The most recent edition of the YRBSS (2007) monitors six categories of health risk behavior in these young adults:
- Behaviors that contribute to unintentional injury and violence
- Tobacco use
- Alcohol and other drug use
- Sexual behaviors that contribute to unintended pregnancy and STD including HIV
- Unhealthy dietary behaviors
- Physical inactivity and obesity
In 2007, 11.1% of students had never or rarely worn a seatbelt when riding in a car driven by someone else. In the month preceding the study, 29.1% had ridden in a car or vehicle driven by someone who had been drinking alcohol, and 10.5% had themselves driven after using alcohol.
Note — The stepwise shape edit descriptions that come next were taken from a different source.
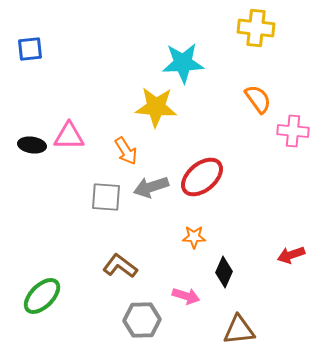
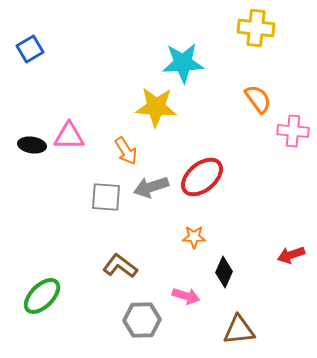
blue square: rotated 24 degrees counterclockwise
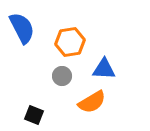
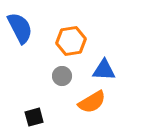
blue semicircle: moved 2 px left
orange hexagon: moved 1 px right, 1 px up
blue triangle: moved 1 px down
black square: moved 2 px down; rotated 36 degrees counterclockwise
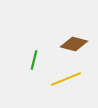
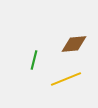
brown diamond: rotated 20 degrees counterclockwise
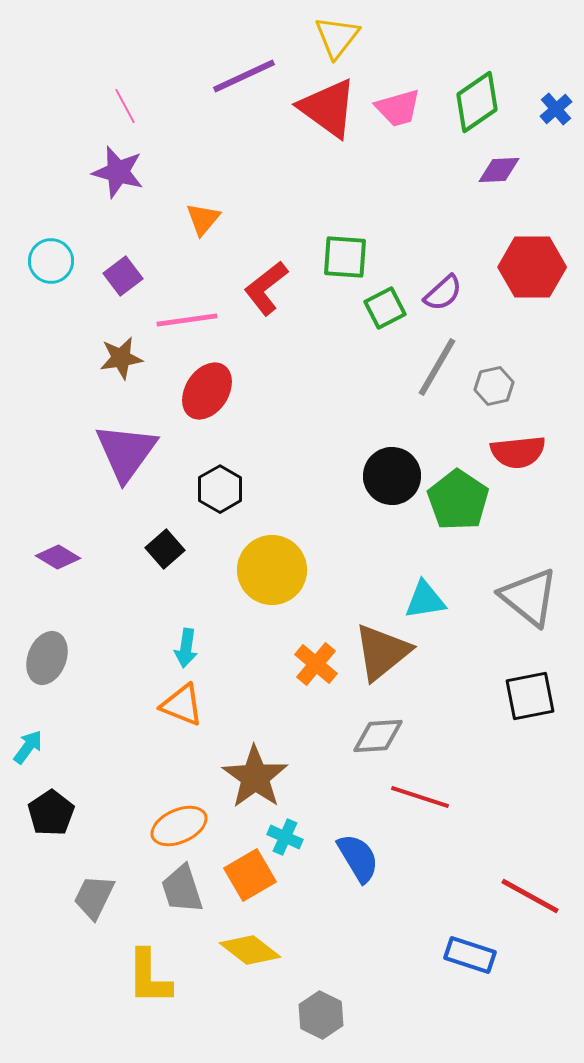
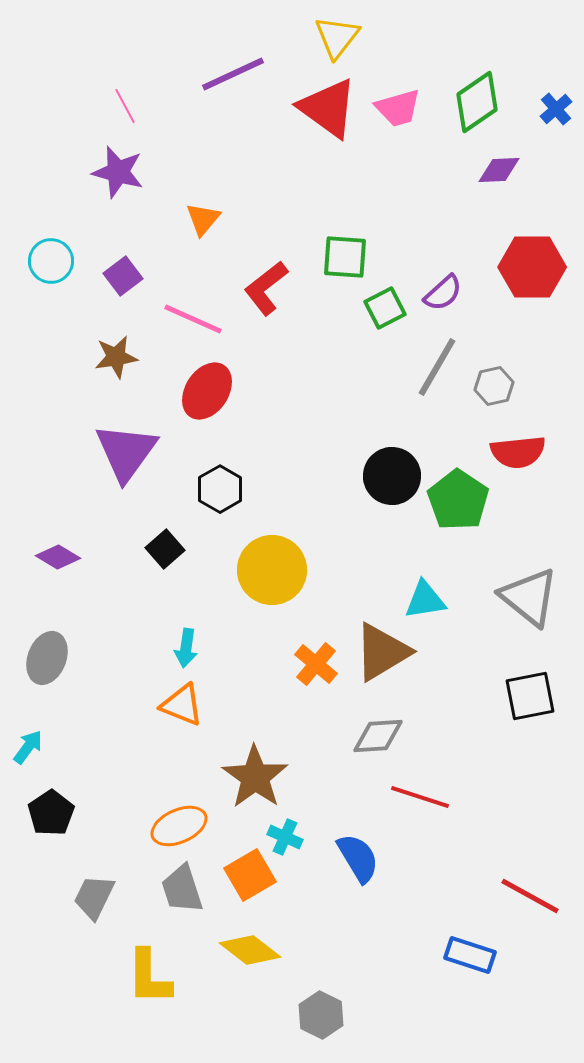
purple line at (244, 76): moved 11 px left, 2 px up
pink line at (187, 320): moved 6 px right, 1 px up; rotated 32 degrees clockwise
brown star at (121, 358): moved 5 px left, 1 px up
brown triangle at (382, 652): rotated 8 degrees clockwise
Lifetime alcohol use was 75%, with 26% having had more than five drinks in a row in the previous month. Current cigarette, smokeless tobacco, or cigar use was 25.7%. Lifetime use (vs. current use in the last month in parentheses) of other drugs was marijuana 38.1% (19.7%), cocaine 7.2% (3.3%), anabolic steroids 3.9%, heroin 2.3%, methamphetamine 4.4%, ecstasy 5.8%, and hallucinogenic (e.g., LSD, mushrooms) 7.8%. On an average school day, 35.4% of students watched more than 3 h of television, and 24.9% used the computer more than 3 h per day for nonschool-related video or games. Nationwide, 47.8% were sexually experienced, and 35% were currently sexually active; while 61.5% of those who were sexually active reported condom use during last sexual intercourse, only 16% used oral birth control. In Holland, where the rates of teen pregnancy are much lower than in the United States, concomitant use of condoms and oral contraceptive pills is known as "double Dutch&"- a belt and suspenders, as it were.
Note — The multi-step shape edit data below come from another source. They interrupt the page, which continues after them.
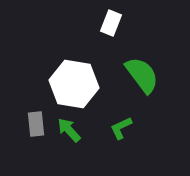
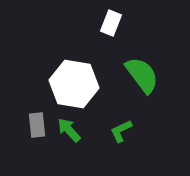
gray rectangle: moved 1 px right, 1 px down
green L-shape: moved 3 px down
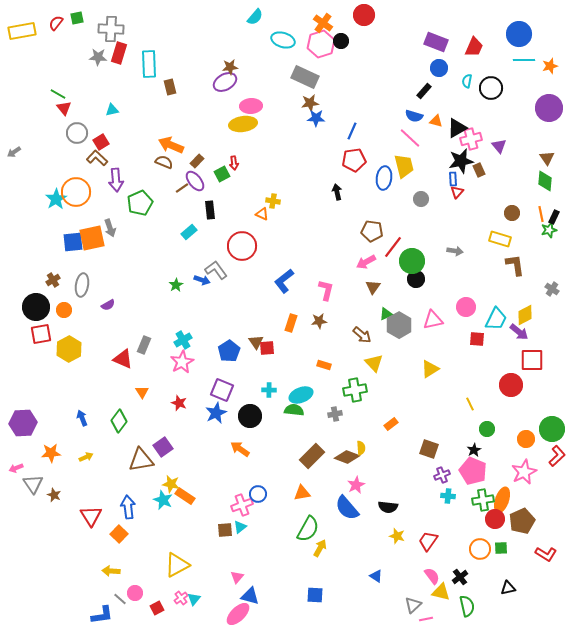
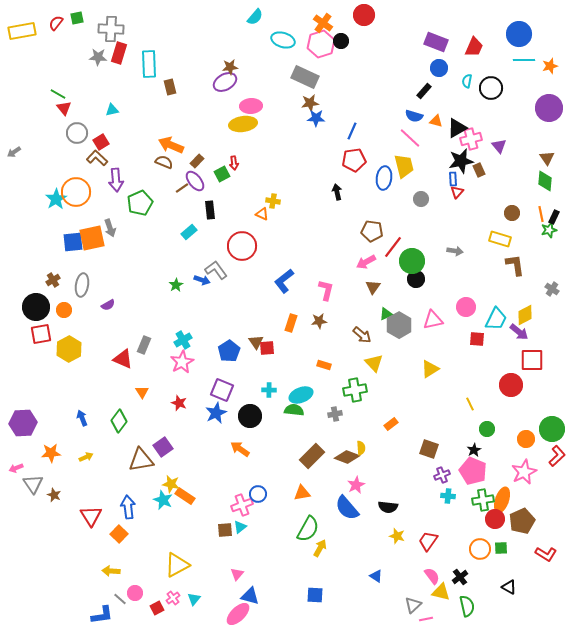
pink triangle at (237, 577): moved 3 px up
black triangle at (508, 588): moved 1 px right, 1 px up; rotated 42 degrees clockwise
pink cross at (181, 598): moved 8 px left
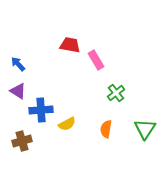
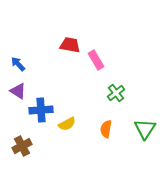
brown cross: moved 5 px down; rotated 12 degrees counterclockwise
In the United States in 2007, 72% of all deaths among persons aged 10-24 yr resulted from four causes: motor vehicle crashes (30%), other unintentional injuries (15%), homicide (15%), and suicide (12%). By comparison in the United States among adults: 59% of all deaths are from either cardiovascular disease (36%) or cancer (23%).
Risk Behaviors that Contribute to Injury and Violence
Suicide resulted in approximately 32,439 deaths in the United States in 2004; 4316 were in the 15-24 yr old age group (13). Athletes are not spared this great tragedy. The "do or die" aspect of sport is intimated in the terms "suicide play" (baseball), "suicide squad" (football), and "suicide knot" (rodeo). Depending upon the study, 1%-10% of all persons have attempted suicide. Baum reported on 71 cases of suicide in athletes (8). The average age was 22.3 yr, with 61 males and 10 females. Although depression is lower in athletes, suicide rates appear unrelated to physical activity. The loss of mastery or control after injury or loss of a major championship is often associated with the onset of suicidal ideation. The harsh notion of being "winners" or "losers" seems particularly difficult for some to process. Use of steroids increases the risk. Homosexuality infers a two to three times increased risk of suicide in the 15-24 yr age group compared with heterosexual peers. The rate of suicide is 3:1 male:female in the general population and 5.5:1 in sport; this may be caused by greater numbers of males in athletics. Self-esteem is a central value.
Nicotine has a long history in America. Since the 1965 Surgeon General's report, Americans have been aware of the dangers of smoking in terms of lung disease (emphysema and lung cancer) and heart disease. Major litigation and removal of cigarette ads from television have sullied the once glamorous image of smoking for many. While most athletes are not smokers, the use of smokeless tobacco, that is, snuff or chew, has a history of use particularly in baseball. Smokeless tobacco significantly increases the risk of developing oral cancers and other mouth disorders (14). Groups such as the National Cancer Institute and the National Institute for Dental Research have partnered to try to reduce the use of oral tobacco. Despite the fact that this is the age of information, tobacco abuse remains a major health problem in the United States.
Alcohol and Other Drug Use
Studies reveal that approximately 66% of college students reported alcohol use in the past month, and 39% of college students engage in heavy alcohol binge-use (15). In comparison, drinking by non-college-age-peers was significantly lower: 58% reported past month use, and 34% reported binge drinking. Binge drinking is considered five or more drinks in a row by men and four or more drinks in a row by women. Female college students have shown a rising prevalence of alcohol use in recent years. "Positive drinking expectancies" were predictive of an increased likelihood of hazardous alcohol use despite known concerns. Negative consequences include hangovers, academic difficulty, relationship problems, accidents, injury, criminal behavior, and sexual victimization. A setting that promotes or condones alcohol use and other risk behaviors may confound avoidance attempts. Martens et al. have proposed an athlete drinking scale (ADS) to help screen for alcohol-related problems (16). They suggest that athletes commonly use alcohol as a coping mechanism or for negatively reinforcing reasons that require expanded assessment and interventions to achieve successful clinical outcomes.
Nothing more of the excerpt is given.